Pear and Chocolate Muffins

Recipe:

DRY

  • 1/2 C GF Oat Flour
  • 1/2 C White Rice Flour
  • 1 Tbsp Cocoa Powder
  • 2 Tbsp Arrowroot Powder
  • 1 tsp Baking powder
  • 1/4 tsp Baking Soda
  • 1 tsp Xanthum Gum
  • 1/4 tsp Salt
  • 1/2 tsp Cinnamon
  • 1/4 tsp Nutmeg
  • 1/8 tsp Cardamom
  • 2/3 C Sugar

WET

  • 1 Egg
  • 3 Tbsp Olive Oil
  • 1/4 C Applesauce
  • 1/2 tsp Vanilla
  • 2 Tbsp Almond Milk

MIX-INS

  • 1/2 Large Pear, diced (or 1 small pear)
  • 1/4 C Dark Chocolate Chips
  • 1/4 C Walnuts, chopped

Preheat the oven to 400 degrees. Line muffin tin with paper cups. This recipe makes 6-8 muffins.

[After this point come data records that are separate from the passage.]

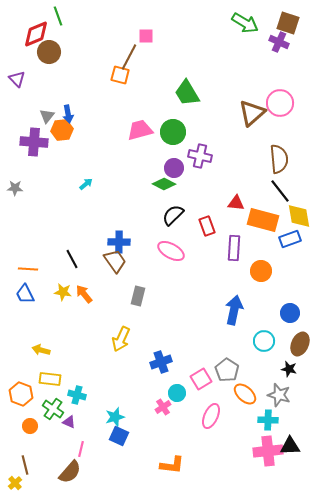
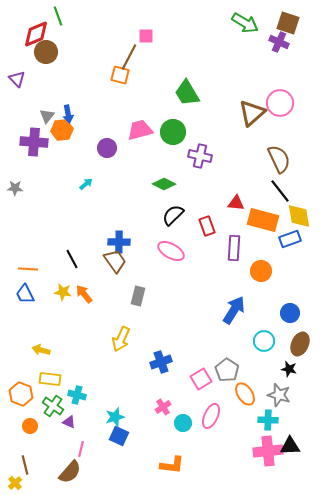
brown circle at (49, 52): moved 3 px left
brown semicircle at (279, 159): rotated 20 degrees counterclockwise
purple circle at (174, 168): moved 67 px left, 20 px up
blue arrow at (234, 310): rotated 20 degrees clockwise
cyan circle at (177, 393): moved 6 px right, 30 px down
orange ellipse at (245, 394): rotated 15 degrees clockwise
green cross at (53, 409): moved 3 px up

In a large bowl combine all the dry ingredients and stir well. In a second smaller bowl, crack egg and whisk until foamy. Add remaining wet ingredients to egg and whisk together. Pour wet ingredients into dry and fold together a few times, until about half incorporated. Add the pear, chocolate chips and walnuts and finish folding together. It should be about 15 strokes total.

Put batter into prepared pan, filling cups to top. Sprinkle with additional sugar if desired (or nuts, oats, chocolate chips, etc). Bake for 25-27 minutes. Reduce temperature to 375 degrees after first 2 minutes of baking. Muffins are done when the tops spring back when gently poked.

Store in the refrigerator in an airtight container.